CEC Theses and Dissertations

Date of Award

2018

Document Type

Dissertation

Degree Name

Doctor of Philosophy in Computing Technology in Education (DCTE)

Department

College of Engineering and Computing

Advisor

Martha M. Snyder

Committee Member

Marilyn Olander

Committee Member

Gertrude Abrasion

Abstract

Policymakers and electronic health records (EHR) experts agree that healthcare professionals lack proficiency in meaningful use of EHRs. This competency gap can result in increased medical errors. It is essential for health professions graduates to acquire skill sets that are adaptable to any electronic health information technologies including the EHRs to facilitate work process and information access. Simulation as an instructional method to create transformative learning experiences has shown promise in the medical profession. In simulations, learners are able to engage in real-life scenarios and practice their cognitive, affective, and psychomotor skills in a safe environment.

The goal was to design and develop a simulation-based instructional module on meaningful use of EHR and interprofessional collaborative practice core competencies and evaluate students’ performance and satisfaction under an inter professional teambased setting. Using a design and development research approach, a simulation-based instructional module on meaningful use of EHR and interprofessional core competencies was designed.
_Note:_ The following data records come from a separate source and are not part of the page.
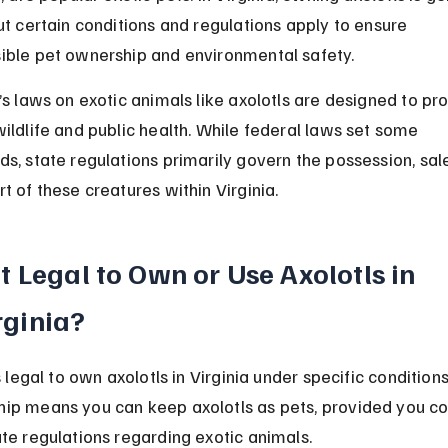
but certain conditions and regulations apply to ensure 
ible pet ownership and environmental safety.
’s laws on exotic animals like axolotls are designed to pro
wildlife and public health. While federal laws set some 
ds, state regulations primarily govern the possession, sale
t of these creatures within Virginia.
 It Legal to Own or Use Axolotls in 
rginia?
is legal to own axolotls in Virginia under specific conditions
ip means you can keep axolotls as pets, provided you c
ate regulations regarding exotic animals.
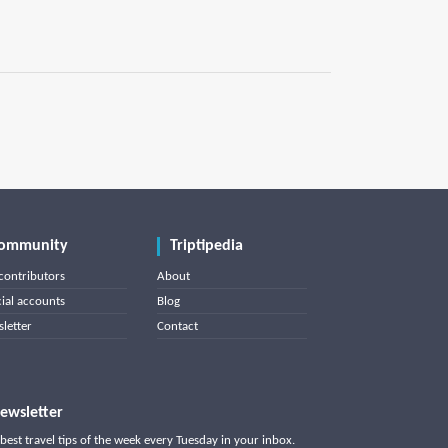
ommunity
Triptipedia
contributors
About
cial accounts
Blog
letter
Contact
ewsletter
best travel tips of the week every Tuesday in your inbox.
An internal validation of the module was conducted with an expert panel of medical professionals and instructional designers. Following validation, the instructional module was developed and pilot tested with a group of 21 second- and third year health professions students in medicine, pharmacy, and nursing in an interprofessional team-based learning environment. Students’ performance on meaningful use and interprofessionalism core competencies and their satisfaction during the simulation-based training were evaluated.

The results confirmed that the students properly implemented the core competencies based on their performances during the immersive virtual patient encounter in the 3D virtual world. The analysis also showed how the students’ satisfaction was met as a reaction to the guided experiential learning’s (GEL) simulation-based instructional intervention, and in some instances were not sufficiently met. The analysis of the students’ testimonials further confirmed their overall satisfaction with the immersive simulation experience.The findings, based on the feedback from the students and faculty in this pilot implementation, highlighted simulation-based interactive gaming instruction and the hands-on experience in a 3D virtual world guided by GEL as an effective and engaging way to train healthcare professionals in the preparation to deliver care in a safe and effective manner under interprofessional team-based settings for better patient safety and outcome.